- Try it: Retype exactly what appears below from the line containing "Il prodotto viene" down to the line containing "في المقابل، بلغ", keeping both end lines. Do not include pictures.

- Collected data:

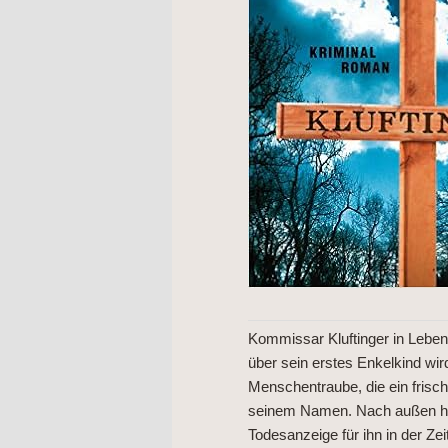
Kommissar Kluftinger in Leben
über sein erstes Enkelkind wir
Menschentraube, die ein frisch
seinem Namen. Nach außen hin 
Todesanzeige für ihn in der Zei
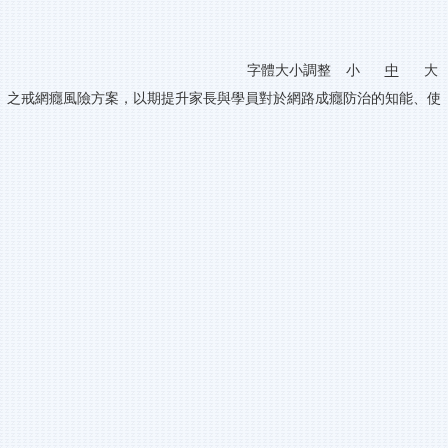
字體大小調整
小
中
大
」之戒網癮風險方案，以期提升家長與學員對於網路成癮防治的知能、使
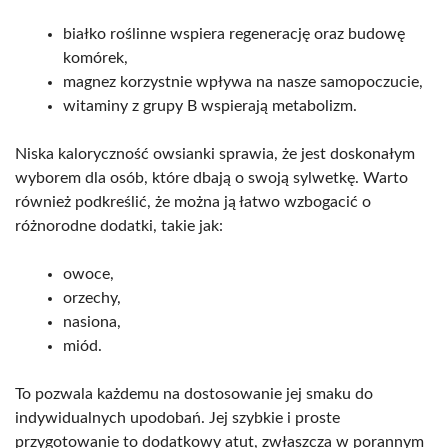
białko roślinne wspiera regenerację oraz budowę
komórek,
magnez korzystnie wpływa na nasze samopoczucie,
witaminy z grupy B wspierają metabolizm.
Niska kaloryczność owsianki sprawia, że jest doskonałym
wyborem dla osób, które dbają o swoją sylwetkę. Warto
również podkreślić, że można ją łatwo wzbogacić o
różnorodne dodatki, takie jak:
owoce,
orzechy,
nasiona,
miód.
To pozwala każdemu na dostosowanie jej smaku do
indywidualnych upodobań. Jej szybkie i proste
przygotowanie to dodatkowy atut, zwłaszcza w porannym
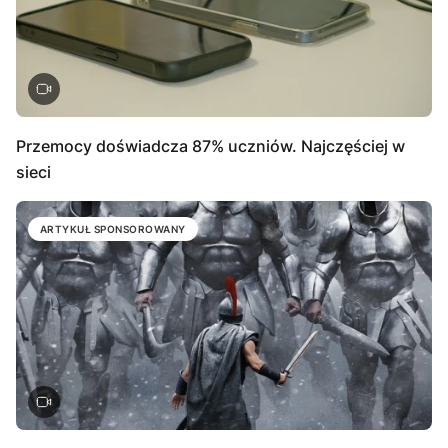
Przemocy doświadcza 87% uczniów. Najczęściej w
sieci
ARTYKUŁ SPONSOROWANY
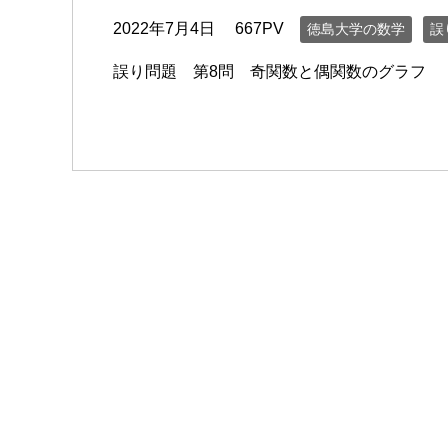
2022年7月4日
667PV
徳島大学の数学
誤
誤り問題 第8問 奇関数と偶関数のグラフ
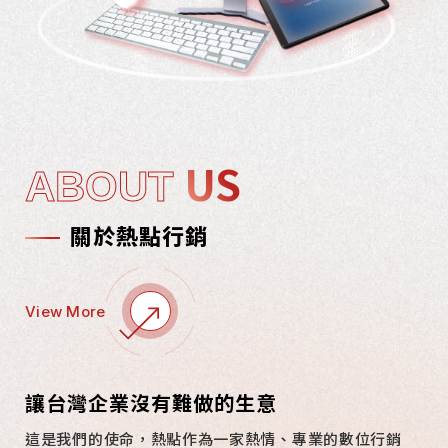
US
ABOUT
關於熱點行銷
View More
讓台灣企業沒有難做的生意
這是我們的使命，熱點作為一家熱情、專業的數位行銷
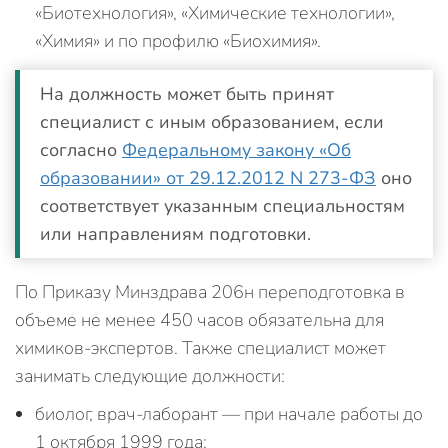
«Биотехнология», «Химические технологии»,
«Химия» и по профилю «Биохимия».
На должность может быть принят
специалист с иным образованием, если
согласно
Федеральному закону «Об
образовании» от 29.12.2012 N 273-ФЗ
оно
соответствует указанным специальностям
или направлениям подготовки.
По Приказу Минздрава 206н переподготовка в
объеме не менее 450 часов обязательна для
химиков-экспертов. Также специалист может
занимать следующие должности:
биолог, врач-лаборант — при начале работы до
1 октября 1999 года;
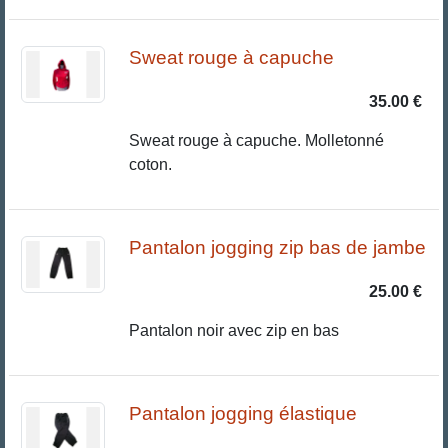
Sweat rouge à capuche
35.00 €
Sweat rouge à capuche. Molletonné
coton.
Pantalon jogging zip bas de jambe
25.00 €
Pantalon noir avec zip en bas
Pantalon jogging élastique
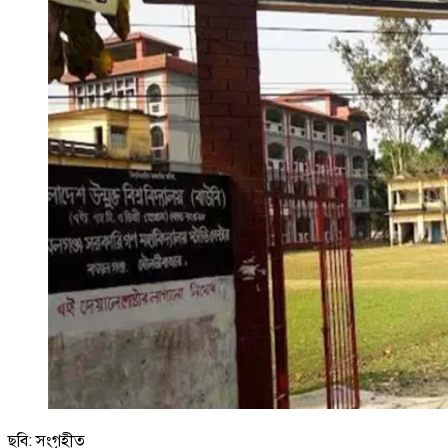
ছবি: সংগৃহীত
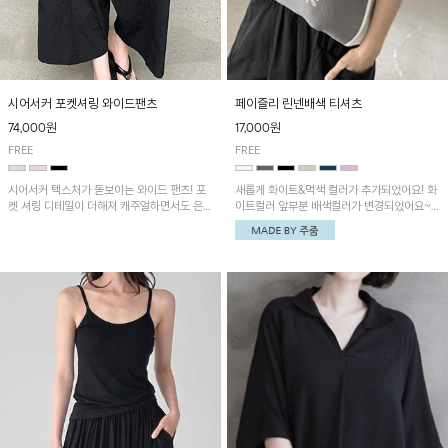
시어서커 포켓셔링 와이드팬츠
페이즐리 린넨배색 티셔츠
74,000원
17,000원
FREE
FREE
시어서커 텍스처가 돋보이는 와이드 팬츠! 포
새롭게 화이트&먹색 컬러가 추가되었어요! 화
켓 셔링 디테일이 더해져 캐주얼하면서도 은은
이트컬러 앞부분 배색컬러가 변경되었어요~
한 포인트를 연출하며, 여유로운 와이드 핏으
중앙 린넨배색으로 유니크하면서 페이즐리 패
로 편안하고 멋스러운 실루엣을 완성해 줍니
턴으로 감각적인 분위기를 연출이 가능한 티셔
다. 가볍고 쾌적한 착용감으로 여름철 데일리
츠!
아이템으로 활용하기 좋아요~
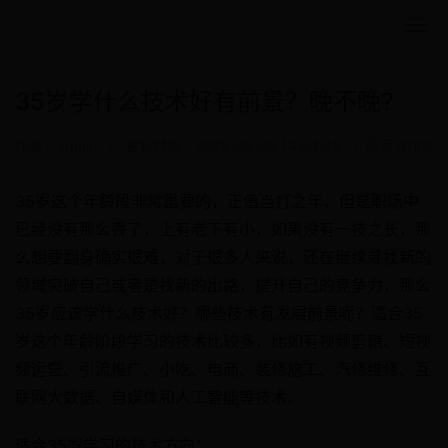
35岁学什么技术好有前景？晚不晚?
作者：admin
•
更新时间：2025-05-03 14:04:46
•
阅读 4180
35岁这个年龄段非常重要的，正值当打之年，但是职场中
已经没有那么香了，上有老下有小，如果没有一技之长，那
么想要翻身确实很难，对于很多人来说，还在继续寻找新的
领域突破自己或者是找新的出路，提升自己的竞争力，那么
35岁应该学什么技术好？哪些技术有发展前景呢？适合35
岁这个年龄阶段学习的技术比较多，比如有视频剪辑、短视
频运营、引流推广、小吃、电商、装修施工、汽修维修、互
联网大数据、自媒体和人工智能等技术。
适合35岁学习的技术方向：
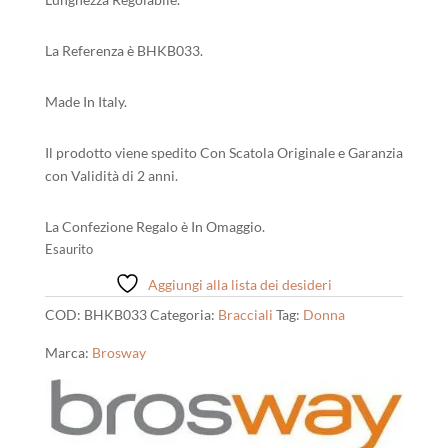
La Referenza è BHKB033.
Made In Italy.
Il prodotto viene spedito Con Scatola Originale e Garanzia
con Validità di 2 anni.
La Confezione Regalo è In Omaggio.
Esaurito
Aggiungi alla lista dei desideri
COD:
BHKB033
Categoria:
Bracciali
Tag:
Donna
Marca:
Brosway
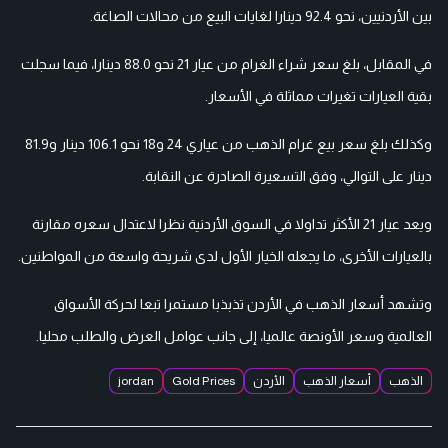
بين الأردنيين، نحو 92.4 دينارا لغايات البيع من محالات الصاغة.
في المقابل، بلغ سعر شراء الغرام من عيار 21 نحو 88.0 دينارا، فيما سجلت
بقية العيارات تغيرات مماثلة في الأسعار.
وكذلك بلغ سعر بيع غرام الذهب من عياري 24 و18 نحو 106.1 دينار و81.9
دينار على التوالي، وفق التسعيرة الصادرة عن النقابة.
ويعد عيار 21 الأكثر تداولا في السوق الأردنية نظرا لاعتدال سعره مقارنة
بالعيارات الأخرى، ما يجعله الخيار الأول لدى شريحة واسعة من المواطنين.
وتشهد أسعار الذهب في الأردن تذبذبا مستمرا تبعا لحركة الأسواق
العالمية وسعر الأونصة عالميا، إلى جانب عوامل العرض والطلب محليا.
الذهب
أسعار الذهب
الأردن
Gold Prices
jordan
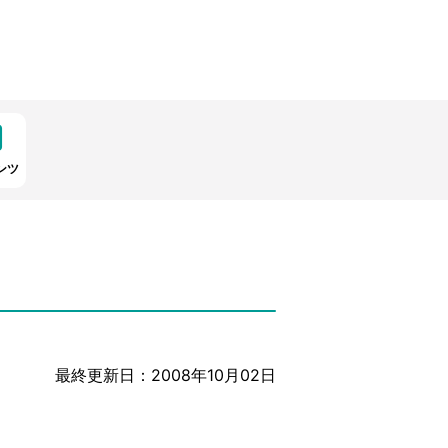
ンツ
最終更新日：2008年10月02日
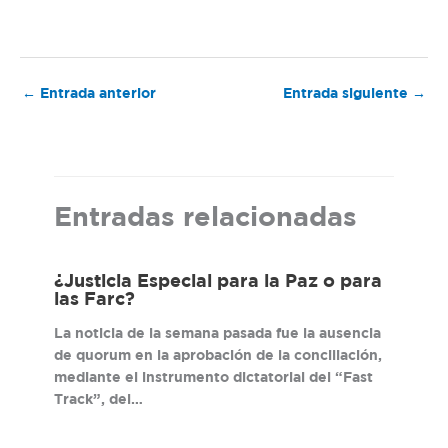
←
Entrada anterior
Entrada siguiente
→
Entradas relacionadas
¿Justicia Especial para la Paz o para
las Farc?
La noticia de la semana pasada fue la ausencia
de quorum en la aprobación de la conciliación,
mediante el instrumento dictatorial del “Fast
Track”, del…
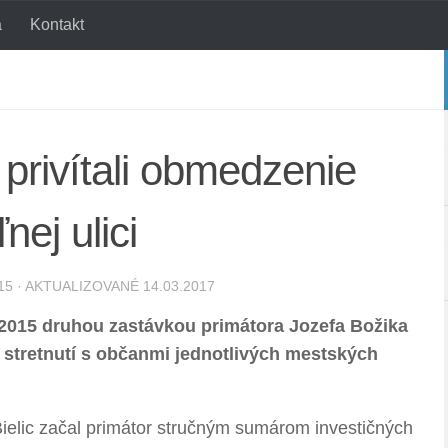
a
Kontakt
 privítali obmedzenie
nej ulici
15
· AKTUALIZOVANÉ
14.03.2017
la 2015 druhou zastávkou primátora Jozefa Božika
h stretnutí s občanmi jednotlivých mestských
Bielic začal primátor stručným sumárom investičných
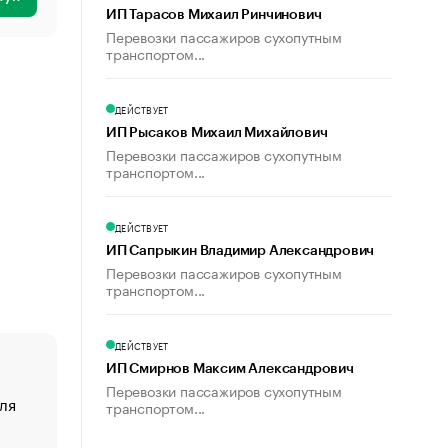
ИП Тарасов Михаил Ринчинович
Перевозки пассажиров сухопутным
транспортом...
ДЕЙСТВУЕТ
ИП Рысаков Михаил Михайлович
Перевозки пассажиров сухопутным
транспортом...
ДЕЙСТВУЕТ
ИП Сапрыкин Владимир Александрович
Перевозки пассажиров сухопутным
транспортом...
ДЕЙСТВУЕТ
ИП Смирнов Максим Александрович
Перевозки пассажиров сухопутным
ля
«От спорта тело стареет иначе». Как живет глава ко
транспортом...
создавшей GTA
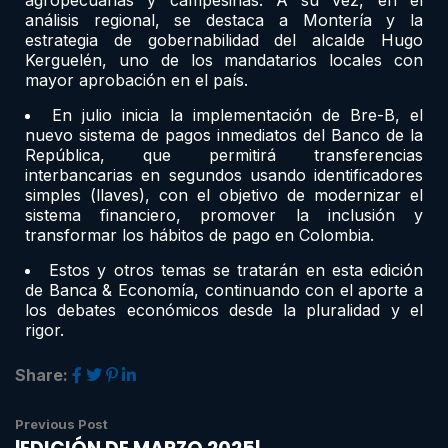
análisis regional, se destaca a Montería y la
estrategia de gobernabilidad del alcalde Hugo
Kerguelén, uno de los mandatarios locales con
mayor aprobación en el país.
En julio inicia la implementación de Bre-B, el
nuevo sistema de pagos inmediatos del Banco de la
República, que permitirá transferencias
interbancarias en segundos usando identificadores
simples (llaves), con el objetivo de modernizar el
sistema financiero, promover la inclusión y
transformar los hábitos de pago en Colombia.
Estos y otros temas se tratarán en esta edición
de Banca & Economía, continuando con el aporte a
los debates económicos desde la pluralidad y el
rigor.
Share:
Previous Post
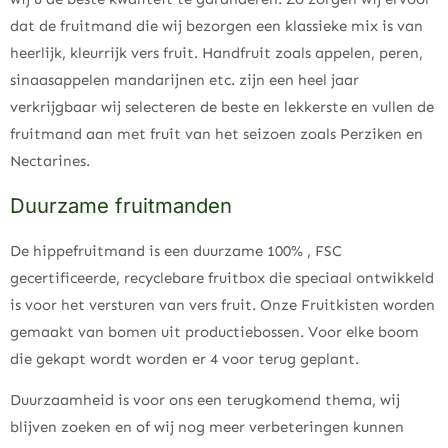
dat de fruitmand die wij bezorgen een klassieke mix is van
heerlijk, kleurrijk vers fruit. Handfruit zoals appelen, peren,
sinaasappelen mandarijnen etc. zijn een heel jaar
verkrijgbaar wij selecteren de beste en lekkerste en vullen de
fruitmand aan met fruit van het seizoen zoals Perziken en
Nectarines.
Duurzame fruitmanden
De hippefruitmand is een duurzame 100% , FSC
gecertificeerde, recyclebare fruitbox die speciaal ontwikkeld
is voor het versturen van vers fruit. Onze Fruitkisten worden
gemaakt van bomen uit productiebossen. Voor elke boom
die gekapt wordt worden er 4 voor terug geplant.
Duurzaamheid is voor ons een terugkomend thema, wij
blijven zoeken en of wij nog meer verbeteringen kunnen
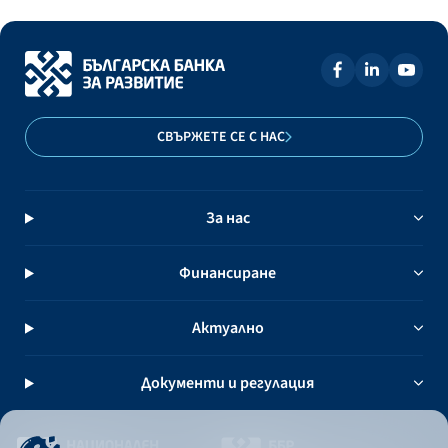
СВЪРЖЕТЕ СЕ С НАС
За нас
Финансиране
Актуално
Документи и регулация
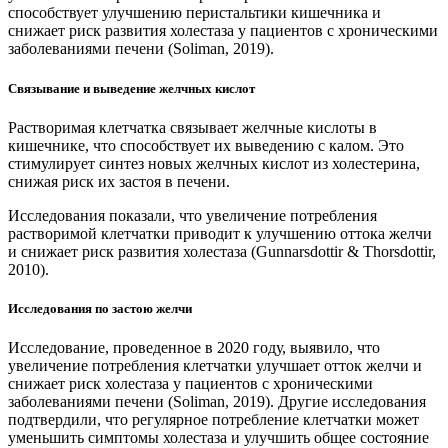
способствует улучшению перистальтики кишечника и
снижает риск развития холестаза у пациентов с хроническими
заболеваниями печени (Soliman, 2019).
Связывание и выведение желчных кислот
Растворимая клетчатка связывает желчные кислоты в
кишечнике, что способствует их выведению с калом. Это
стимулирует синтез новых желчных кислот из холестерина,
снижая риск их застоя в печени.
Исследования показали, что увеличение потребления
растворимой клетчатки приводит к улучшению оттока желчи
и снижает риск развития холестаза (Gunnarsdottir & Thorsdottir,
2010).
Исследования по застою желчи
Исследование, проведенное в 2020 году, выявило, что
увеличение потребления клетчатки улучшает отток желчи и
снижает риск холестаза у пациентов с хроническими
заболеваниями печени (Soliman, 2019). Другие исследования
подтвердили, что регулярное потребление клетчатки может
уменьшить симптомы холестаза и улучшить общее состояние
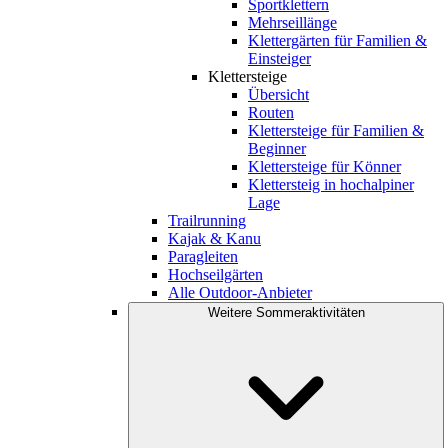
Sportklettern
Mehrseillänge
Klettergärten für Familien &
Einsteiger
Klettersteige
Übersicht
Routen
Klettersteige für Familien &
Beginner
Klettersteige für Könner
Klettersteig in hochalpiner
Lage
Trailrunning
Kajak & Kanu
Paragleiten
Hochseilgärten
Alle Outdoor-Anbieter
Weitere Sommeraktivitäten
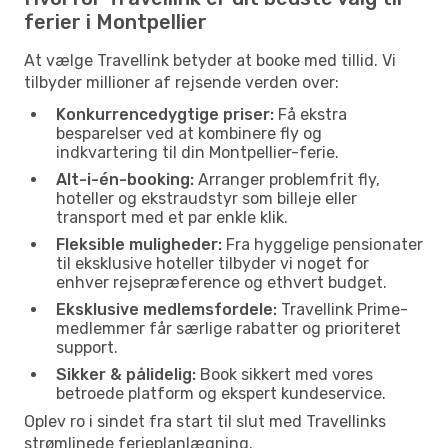
ferier i Montpellier
At vælge Travellink betyder at booke med tillid. Vi
tilbyder millioner af rejsende verden over:
Konkurrencedygtige priser:
Få ekstra
besparelser ved at kombinere fly og
indkvartering til din Montpellier-ferie.
Alt-i-én-booking:
Arranger problemfrit fly,
hoteller og ekstraudstyr som billeje eller
transport med et par enkle klik.
Fleksible muligheder:
Fra hyggelige pensionater
til eksklusive hoteller tilbyder vi noget for
enhver rejsepræference og ethvert budget.
Eksklusive medlemsfordele:
Travellink Prime-
medlemmer får særlige rabatter og prioriteret
support.
Sikker & pålidelig:
Book sikkert med vores
betroede platform og ekspert kundeservice.
Oplev ro i sindet fra start til slut med Travellinks
strømlinede ferieplanlægning.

- Answer to this exercise:
Il prodotto viene spedito Con Scatola Originale e Garanzia
con Validità di 2 anni.
La Confezione Regalo è In Omaggio.
Esaurito
Aggiungi alla lista dei desideri
COD:
BHKB033
Categoria:
Bracciali
Tag:
Donna
Marca:
Brosway
بين الأردنيين، نحو 92.4 دينارا لغايات البيع من محالات الصاغة.
في المقابل، بلغ سعر شراء الغرام من عيار 21 نحو 88.0 دينارا، فيما سجلت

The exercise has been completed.